▸ **GOAL OF THE EXERCISE**
In full and without error, repeat the entries below.

*** PROVIDED DATA ***

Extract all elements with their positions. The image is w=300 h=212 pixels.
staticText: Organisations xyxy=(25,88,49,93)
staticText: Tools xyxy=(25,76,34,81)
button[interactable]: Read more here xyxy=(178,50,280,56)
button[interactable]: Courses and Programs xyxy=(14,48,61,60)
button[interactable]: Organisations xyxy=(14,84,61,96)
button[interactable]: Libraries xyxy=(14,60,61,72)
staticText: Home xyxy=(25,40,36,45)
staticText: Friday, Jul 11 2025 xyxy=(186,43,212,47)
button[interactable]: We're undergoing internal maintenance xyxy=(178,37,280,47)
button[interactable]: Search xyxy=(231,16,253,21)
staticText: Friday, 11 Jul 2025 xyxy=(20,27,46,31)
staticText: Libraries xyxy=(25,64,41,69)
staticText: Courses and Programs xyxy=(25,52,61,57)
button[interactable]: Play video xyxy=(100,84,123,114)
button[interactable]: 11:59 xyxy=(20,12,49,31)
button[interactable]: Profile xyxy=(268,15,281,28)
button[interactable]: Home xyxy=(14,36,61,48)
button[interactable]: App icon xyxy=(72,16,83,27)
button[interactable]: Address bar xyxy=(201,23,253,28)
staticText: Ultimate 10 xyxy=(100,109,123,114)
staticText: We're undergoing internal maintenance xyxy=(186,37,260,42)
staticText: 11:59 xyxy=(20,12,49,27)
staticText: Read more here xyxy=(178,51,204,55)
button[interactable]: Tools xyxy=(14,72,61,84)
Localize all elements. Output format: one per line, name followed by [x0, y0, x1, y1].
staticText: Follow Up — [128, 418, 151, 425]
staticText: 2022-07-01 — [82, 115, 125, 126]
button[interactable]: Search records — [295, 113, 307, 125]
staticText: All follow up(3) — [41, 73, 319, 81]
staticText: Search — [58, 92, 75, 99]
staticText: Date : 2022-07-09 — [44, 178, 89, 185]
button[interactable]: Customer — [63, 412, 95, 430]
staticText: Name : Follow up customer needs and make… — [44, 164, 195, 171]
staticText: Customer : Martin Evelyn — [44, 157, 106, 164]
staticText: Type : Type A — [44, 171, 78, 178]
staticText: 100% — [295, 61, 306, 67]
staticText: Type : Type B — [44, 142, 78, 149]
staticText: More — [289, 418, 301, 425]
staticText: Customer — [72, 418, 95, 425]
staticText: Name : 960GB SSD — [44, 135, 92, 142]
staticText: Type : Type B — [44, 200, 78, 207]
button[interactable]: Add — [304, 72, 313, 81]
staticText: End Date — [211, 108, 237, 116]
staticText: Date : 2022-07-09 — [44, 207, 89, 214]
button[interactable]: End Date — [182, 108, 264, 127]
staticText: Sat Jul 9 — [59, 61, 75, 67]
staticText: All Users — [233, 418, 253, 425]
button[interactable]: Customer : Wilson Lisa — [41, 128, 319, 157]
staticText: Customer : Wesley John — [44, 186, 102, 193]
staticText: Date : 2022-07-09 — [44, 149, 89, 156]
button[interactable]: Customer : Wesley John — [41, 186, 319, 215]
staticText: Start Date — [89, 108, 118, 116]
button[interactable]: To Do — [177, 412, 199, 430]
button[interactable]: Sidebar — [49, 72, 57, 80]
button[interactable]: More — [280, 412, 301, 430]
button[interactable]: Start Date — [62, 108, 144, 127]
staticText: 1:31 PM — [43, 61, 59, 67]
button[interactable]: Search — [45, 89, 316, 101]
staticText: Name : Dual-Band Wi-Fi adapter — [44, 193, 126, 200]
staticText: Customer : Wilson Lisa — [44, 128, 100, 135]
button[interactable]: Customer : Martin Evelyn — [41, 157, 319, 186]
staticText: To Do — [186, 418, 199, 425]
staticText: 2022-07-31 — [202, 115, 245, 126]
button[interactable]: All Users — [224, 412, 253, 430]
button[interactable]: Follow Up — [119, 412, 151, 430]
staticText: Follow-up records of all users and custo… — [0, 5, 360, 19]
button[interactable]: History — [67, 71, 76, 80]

*** End of PROVIDED DATA ***

▸ **TASK RESULT**
Extract all elements with their positions. The image is w=300 h=212 pixels.
staticText: Organisations xyxy=(25,88,49,93)
staticText: Tools xyxy=(25,76,34,81)
button[interactable]: Read more here xyxy=(178,50,280,56)
button[interactable]: Courses and Programs xyxy=(14,48,61,60)
button[interactable]: Organisations xyxy=(14,84,61,96)
button[interactable]: Libraries xyxy=(14,60,61,72)
staticText: Home xyxy=(25,40,36,45)
staticText: Friday, Jul 11 2025 xyxy=(186,43,212,47)
button[interactable]: We're undergoing internal maintenance xyxy=(178,37,280,47)
button[interactable]: Search xyxy=(231,16,253,21)
staticText: Friday, 11 Jul 2025 xyxy=(20,27,46,31)
staticText: Libraries xyxy=(25,64,41,69)
staticText: Courses and Programs xyxy=(25,52,61,57)
button[interactable]: Play video xyxy=(100,84,123,114)
button[interactable]: 11:59 xyxy=(20,12,49,31)
button[interactable]: Profile xyxy=(268,15,281,28)
button[interactable]: Home xyxy=(14,36,61,48)
button[interactable]: App icon xyxy=(72,16,83,27)
button[interactable]: Address bar xyxy=(201,23,253,28)
staticText: Ultimate 10 xyxy=(100,109,123,114)
staticText: We're undergoing internal maintenance xyxy=(186,37,260,42)
staticText: 11:59 xyxy=(20,12,49,27)
staticText: Read more here xyxy=(178,51,204,55)
button[interactable]: Tools xyxy=(14,72,61,84)
Localize all elements. Output format: one per line, name followed by [x0, y0, x1, y1].
staticText: Follow Up — [128, 418, 151, 425]
staticText: 2022-07-01 — [82, 115, 125, 126]
button[interactable]: Search records — [295, 113, 307, 125]
staticText: All follow up(3) — [41, 73, 319, 81]
staticText: Search — [58, 92, 75, 99]
staticText: Date : 2022-07-09 — [44, 178, 89, 185]
button[interactable]: Customer — [63, 412, 95, 430]
staticText: Name : Follow up customer needs and make… — [44, 164, 195, 171]
staticText: Customer : Martin Evelyn — [44, 157, 106, 164]
staticText: Type : Type A — [44, 171, 78, 178]
staticText: 100% — [295, 61, 306, 67]
staticText: Type : Type B — [44, 142, 78, 149]
staticText: More — [289, 418, 301, 425]
staticText: Customer — [72, 418, 95, 425]
staticText: Name : 960GB SSD — [44, 135, 92, 142]
staticText: Type : Type B — [44, 200, 78, 207]
button[interactable]: Add — [304, 72, 313, 81]
staticText: End Date — [211, 108, 237, 116]
staticText: Date : 2022-07-09 — [44, 207, 89, 214]
button[interactable]: End Date — [182, 108, 264, 127]
staticText: Sat Jul 9 — [59, 61, 75, 67]
staticText: All Users — [233, 418, 253, 425]
button[interactable]: Customer : Wilson Lisa — [41, 128, 319, 157]
staticText: Customer : Wesley John — [44, 186, 102, 193]
staticText: Date : 2022-07-09 — [44, 149, 89, 156]
button[interactable]: Customer : Wesley John — [41, 186, 319, 215]
staticText: Start Date — [89, 108, 118, 116]
button[interactable]: To Do — [177, 412, 199, 430]
button[interactable]: Sidebar — [49, 72, 57, 80]
button[interactable]: More — [280, 412, 301, 430]
button[interactable]: Start Date — [62, 108, 144, 127]
staticText: 1:31 PM — [43, 61, 59, 67]
button[interactable]: Search — [45, 89, 316, 101]
staticText: Name : Dual-Band Wi-Fi adapter — [44, 193, 126, 200]
staticText: Customer : Wilson Lisa — [44, 128, 100, 135]
button[interactable]: Customer : Martin Evelyn — [41, 157, 319, 186]
staticText: To Do — [186, 418, 199, 425]
staticText: 2022-07-31 — [202, 115, 245, 126]
button[interactable]: All Users — [224, 412, 253, 430]
button[interactable]: Follow Up — [119, 412, 151, 430]
staticText: Follow-up records of all users and custo… — [0, 5, 360, 19]
button[interactable]: History — [67, 71, 76, 80]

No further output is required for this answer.